For such large exposure to high-risk industries, commercial bank policies are shockingly weak. While 184 commercial banks globally have policies to restrict finance for thermal coal, only 15 banks have policies that restrict finance for metallurgical coal. While many banks have set targets for steel decarbonisation under the Net Zero Banking Alliance, only one bank - ING - has an explicit policy to not finance the construction of new unabated blast furnaces. Six banks have also joined the Sustainable STEEL Principles, a voluntary measurement and disclosure framework for steel portfolio emissions. But voluntary initiatives don’t go far enough, and can easily be backtracked.
What banks must do
To enable a just transition to fossil-free steelmaking, banks must:
-
Adopt policies to immediately end finance for companies building new, or expanding metallurgical coal mines
-
Adopt policies to immediately end finance for the expansion of fossil-based steel manufacturing
-
Increase finance for a just transition to fossil-free steel manufacturing, including enabling infrastructure
-
Exclude false solutions from green/clean/sustainable finance frameworks (namely: carbon capture, utilization and storage on blast furnaces, hydrogen injections in blast furnaces, and mass balance approaches)
What BankTrack does
To ensure banks play their role in steel decarbonisation, and a total coal phase out BankTrack is:
-
Mapping finance flows We conduct research on bank finance for specific projects and companies expanding coal-based steel production, and metallurgical coal mining around the world. We supported Reclaim Finance with the publication of two reports identifying the largest financiers of steel and metallurgical coal industries.
-
Strengthen bank policies BankTrack’s Net Zero Banking Alliance Iron and Steel Target tracker monitors the commitments made by commercial banks on steel decarbonisation. Additionally, we support Reclaim Finance’s Coal Policy Tool with research on new metallurgical coal policies. We use these policy assessments to push for policies that end finance for coal-based steel expansion.
-
Target Dodgy Deals We target banks involved in financing specific steel and metallurgical coal projects and companies that violate human rights, accelerate the climate crisis, and threaten critical nature. We campaign for banks to either end or refrain from financing or exert their influence on clients to make them conduct their business responsibly. Our target Dodgy Deals include ArcelorMittal, JSW Steel, Nippon Steel, and Glencore.
-
Engage with banks We engage with the 50 largest financiers of both the steel and metallurgical coal industries on their commitment to decarbonisation, to provide advice on how to strengthen their policies and processes.
-
Engage with bank stakeholders We engage with a range of bank stakeholders, including affected communities, shareholder groups, and voluntary initiatives like the Sustainable STEEL Principles.
-
File complaints Where appropriate, we may file complaints on bank financed activities with relevant recourse mechanisms, such as those of development banks and the National Contact Points of the OECD.
-
Strengthen movements We provide training to fellow campaigners on the state of steel and metallurgical coal finance, and how to campaign against it. We also assist stakeholders directly affected by bank financed steel and metallurgical coal projects and companies in their engagement with banks, and support the finance strategies of groups like the European Fossil Free Steel Network, and the Fair Steel Coalition.

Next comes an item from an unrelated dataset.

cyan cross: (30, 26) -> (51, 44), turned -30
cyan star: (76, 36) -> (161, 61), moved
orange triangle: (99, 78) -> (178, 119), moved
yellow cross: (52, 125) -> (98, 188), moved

Reclaim Finance tracks the metallurgical coal policies of financial institutions, including banks, in their Coal Policy Tool. BankTrack works closely with Reclaim Finance and endorses their policy assessments.
As part of the Net Zero Banking Alliance (NZBA), many banks are required to set targets to reduce the financed emissions of their steel lending. We track bank's iron and steel decarbonisation targets as part of our NZBA tracker.